Start of EXCERPTED DATA

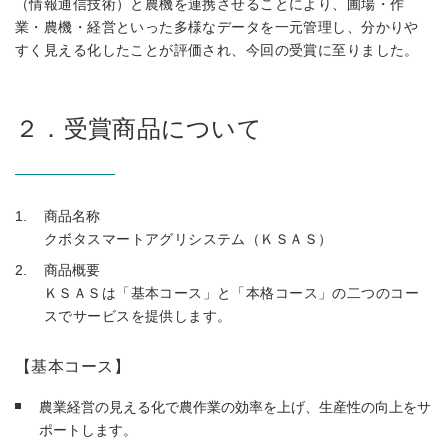
（情報通信技術）と農機を連携させることにより、圃場・作
業・農機・経営といった多様なデータを一元管理し、分かりや
すく見える化したことが評価され、今回の受賞に至りました。
２．受賞商品について
商品名称
クボタスマートアグリシステム（ＫＳＡＳ）
商品概要
ＫＳＡＳは「基本コース」と「本格コース」の二つのコー
スでサービスを提供します。
【基本コース】
農業経営の見える化で農作業の効率を上げ、生産性の向上をサ
ポートします。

End of EXCERPTED DATA

• PROBLEM TO SOLVE:
The reply should repeat the data in full, exactly as given, and contain no pictures.

• YOUR SOLUTION:
（情報通信技術）と農機を連携させることにより、圃場・作
業・農機・経営といった多様なデータを一元管理し、分かりや
すく見える化したことが評価され、今回の受賞に至りました。
２．受賞商品について
商品名称
クボタスマートアグリシステム（ＫＳＡＳ）
商品概要
ＫＳＡＳは「基本コース」と「本格コース」の二つのコー
スでサービスを提供します。
【基本コース】
農業経営の見える化で農作業の効率を上げ、生産性の向上をサ
ポートします。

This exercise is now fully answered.